## Notes to Phylogenetic Inference

1. Conventionally, phylogenetic trees are often oriented with time passing from left to right or bottom to top, with many exceptions. The oldest part of a tree is called the “root”, with branches and nodes describing the genealogical path to “terminal taxa” at the tree’s tips. In figure 1 the terminal taxa are extant groups, though they need not be. Likewise, in figure 1 the branch lengths represent the amount of molecular evolution along the branch, whereas on other trees, branch lengths could represent time or other units, or, in many cases, not be biologically meaningful at all.

2. Systematics is the study of biological diversity and its origins, and generally encompasses biological classification, nomenclature, and taxonomy.

3. Zuckerkandl and Pauling believed that there were two differences in this chain based on the work of Zuckerkandl and Schroeder (1961) whereas today we know there is only one residue difference (Morgan 1998). We continue to use this example for exposition because of its historical importance.
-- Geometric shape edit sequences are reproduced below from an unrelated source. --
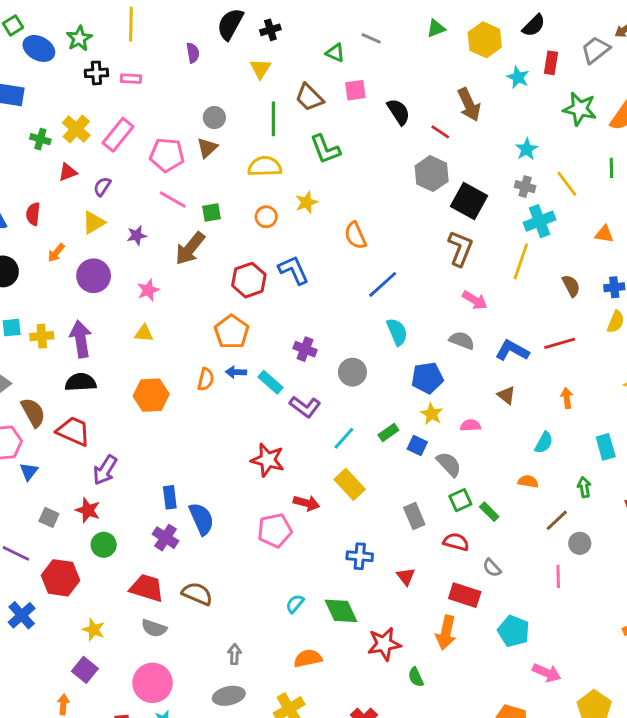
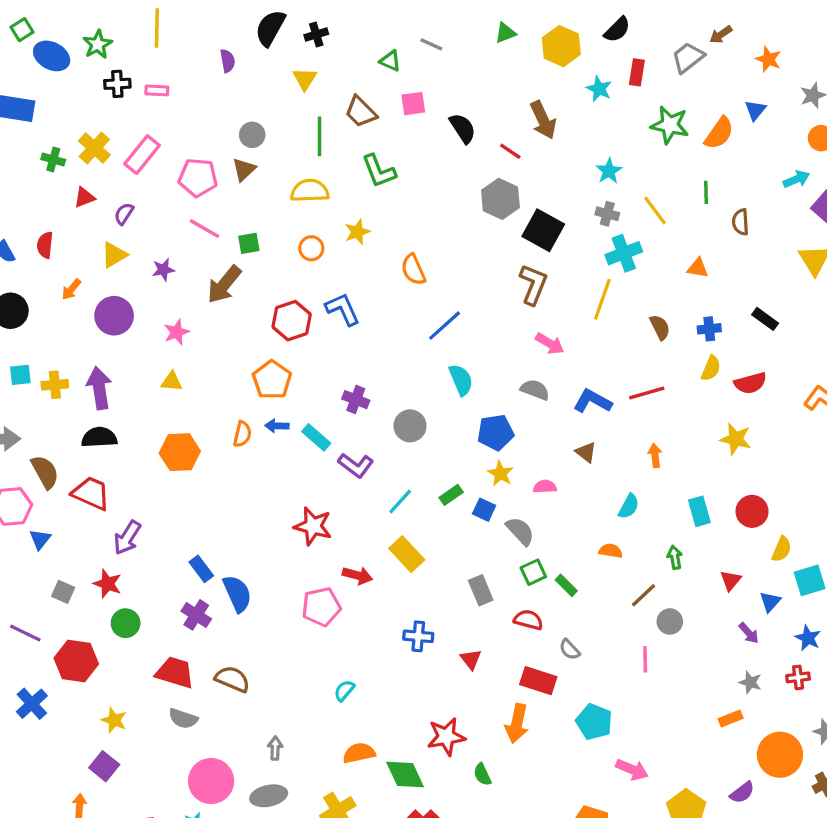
blue rectangle: (170, 497) -> (201, 569), turned -30
green diamond: (341, 611) -> (405, 774), moved
pink circle: (153, 683) -> (211, 781), moved

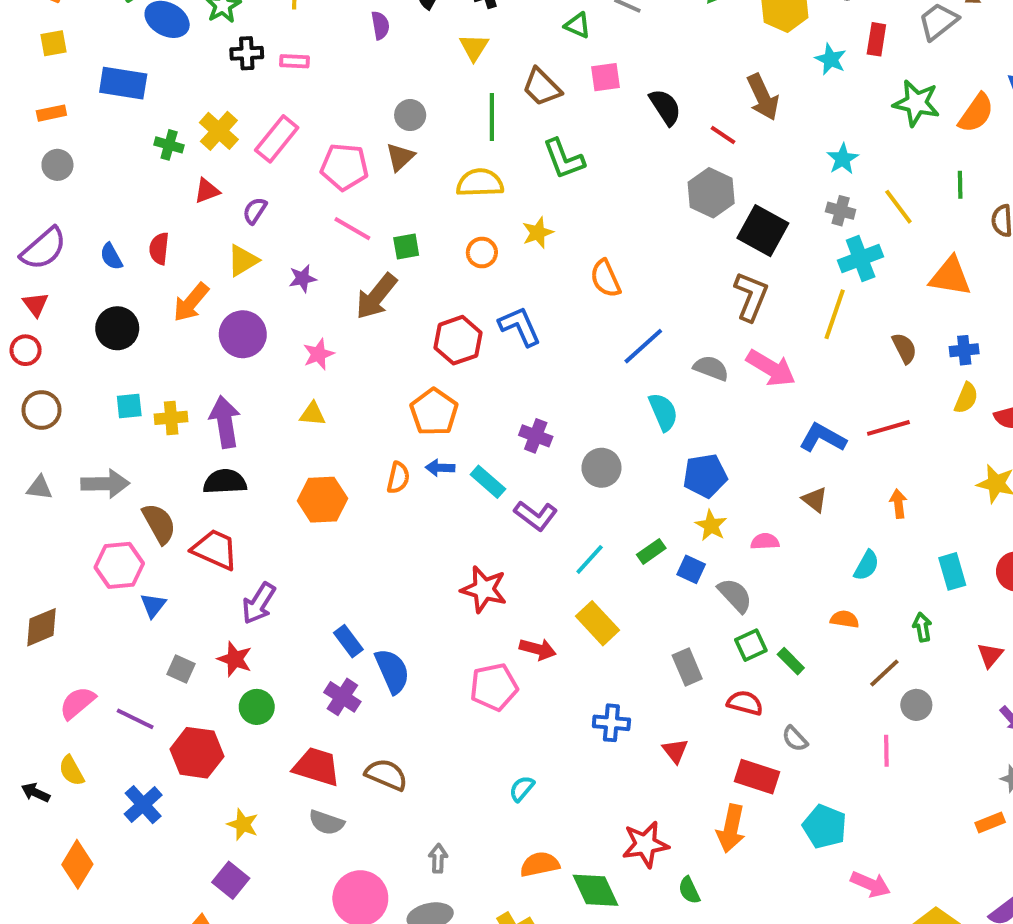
orange triangle: (698, 268) -> (950, 276), size x1.6
orange arrow: (71, 289) -> (191, 302), size x1.5
pink arrow: (550, 344) -> (771, 368), size x1.4
gray semicircle: (535, 390) -> (711, 368), moved

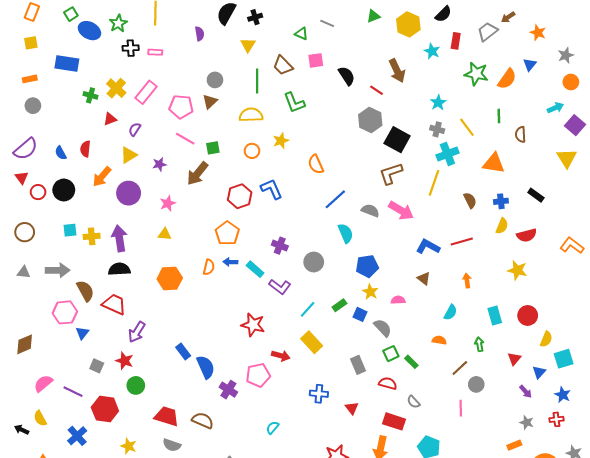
brown L-shape: (751, 296) -> (391, 174), turned -130
red circle: (26, 350) -> (38, 192), moved
purple cross: (342, 697) -> (228, 390), moved

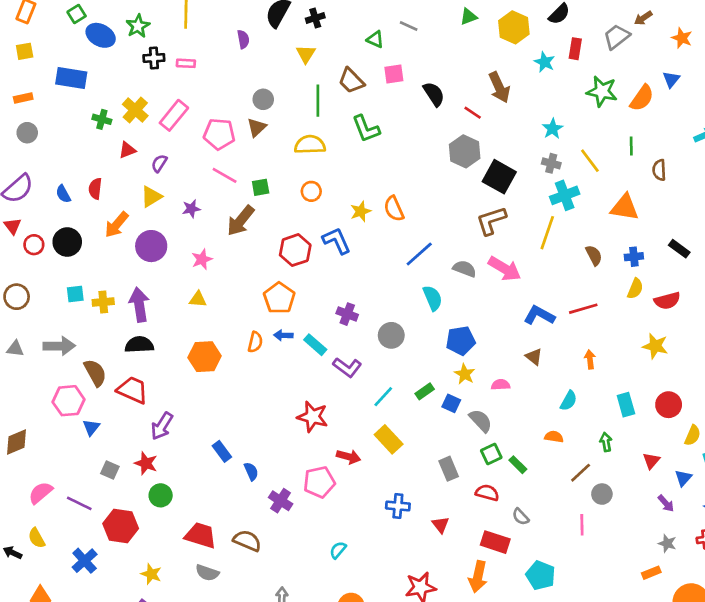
yellow star: (281, 141) -> (361, 211), moved
blue semicircle: (206, 367) -> (251, 471), size x0.6

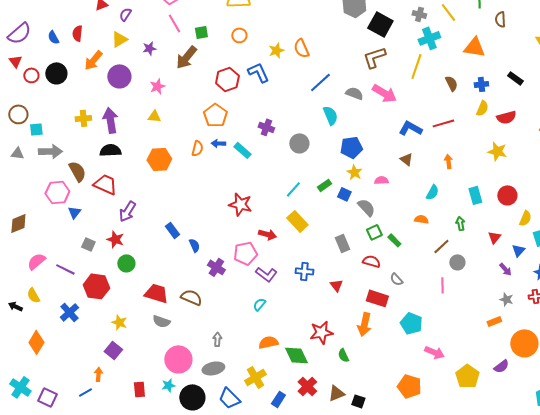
pink line: (225, 175) -> (174, 23), turned 30
cyan square: (75, 294) -> (36, 129), moved
purple L-shape: (347, 367) -> (266, 274), moved

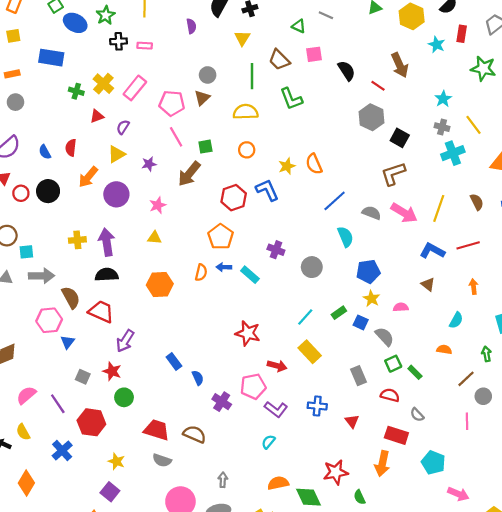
black square: (380, 24) -> (400, 138), size x0.7
yellow line: (416, 66) -> (439, 208), moved
purple line: (65, 269) -> (58, 404), turned 30

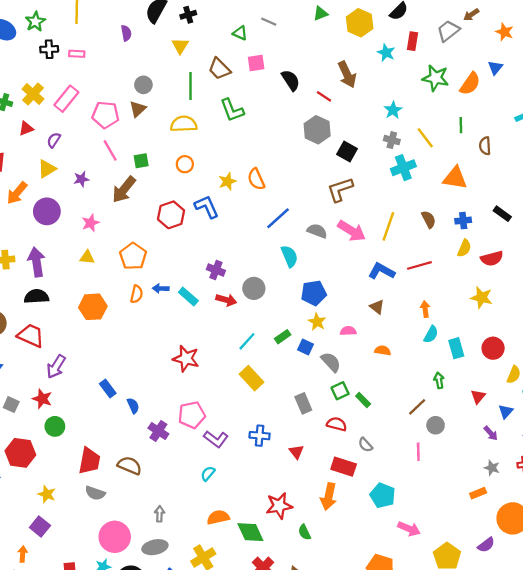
orange pentagon: (221, 237) -> (133, 256), moved
cyan semicircle: (456, 320) -> (431, 334), moved
orange semicircle: (444, 350) -> (383, 351), moved
red arrow: (277, 366) -> (226, 300), moved
red trapezoid: (157, 430) -> (89, 461), turned 84

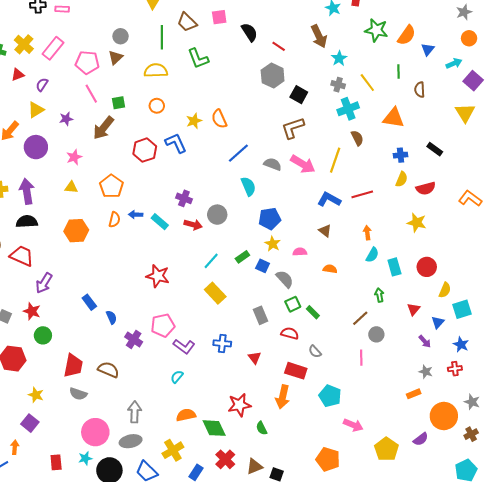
blue triangle: (495, 68) -> (428, 49), moved
brown arrow: (347, 75) -> (319, 36), moved
brown semicircle: (429, 219) -> (357, 138), moved
gray arrow: (160, 514) -> (135, 412), size x1.5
4. The neutral theory of evolution arose in the 1960s, arguing that a substantial portion of molecular variation was the result of mutation and genetic drift, rather than natural selection. This was especially intended to explain variation in non-coding sequences of DNA, etc. There continues to be a rich and ongoing controversy over the relative importance of natural selection and genetic drift (Dietrich 1994, 1998; Duret 2008).

5. DNA is made up of four different nucleotides, adenine, thymine, cytosine, and guanine (ATCG). These come in two different shapes; adenine and guanine are purine rings, cytosine and thymine are pyrimidine rings. Transitions are the exchange of nucleotides of the same shape, e.g., $$\text{A} \leftrightarrow \text{G}$$ or $$\text{C}\leftrightarrow\text{T}$$. Transversions are the exchange of nucleotides of different shapes.
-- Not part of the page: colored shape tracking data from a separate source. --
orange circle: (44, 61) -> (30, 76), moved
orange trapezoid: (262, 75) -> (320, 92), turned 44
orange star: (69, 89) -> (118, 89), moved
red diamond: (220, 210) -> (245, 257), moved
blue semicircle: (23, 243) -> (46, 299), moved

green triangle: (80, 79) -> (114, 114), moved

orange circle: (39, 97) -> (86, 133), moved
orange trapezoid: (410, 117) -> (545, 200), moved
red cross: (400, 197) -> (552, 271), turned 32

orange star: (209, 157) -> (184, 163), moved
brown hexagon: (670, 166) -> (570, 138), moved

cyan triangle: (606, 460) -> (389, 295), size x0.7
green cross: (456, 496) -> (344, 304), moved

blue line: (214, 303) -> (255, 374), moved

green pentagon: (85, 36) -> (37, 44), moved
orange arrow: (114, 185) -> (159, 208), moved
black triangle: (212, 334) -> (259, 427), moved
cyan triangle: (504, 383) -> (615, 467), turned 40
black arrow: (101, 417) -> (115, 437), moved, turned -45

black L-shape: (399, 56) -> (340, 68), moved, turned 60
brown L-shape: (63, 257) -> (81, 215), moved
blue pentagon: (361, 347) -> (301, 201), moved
6. These numbers reflect the number of possible trees if we are counting rooted, bifurcating trees. “Rooted” trees indicate a direction of ancestry by identifying a node or branch as the most basal ancestor, i.e., the oldest part of the tree; unrooted trees do not designate which branch is basal. There are fewer unrooted trees. On the other hand, If we relax the constraint that the trees must be bifurcating, the numbers get even larger faster. This becomes even more important once we begin asking how (or whether) phylogenetics might incorporate things like lateral gene transfer, which produce reticulate (i.e., non-bifurcating) tree structures (see §3.1).

7. A problem is NP-complete when it is in NP (so a solution can be verified in polynomial time) and any NP problem can be reduced to it in polynomial time. No efficient algorithms for any such problems are known and if $$\text{P} \neq \text{NP}$$ as is generally suspected, then no efficient algorithm is possible.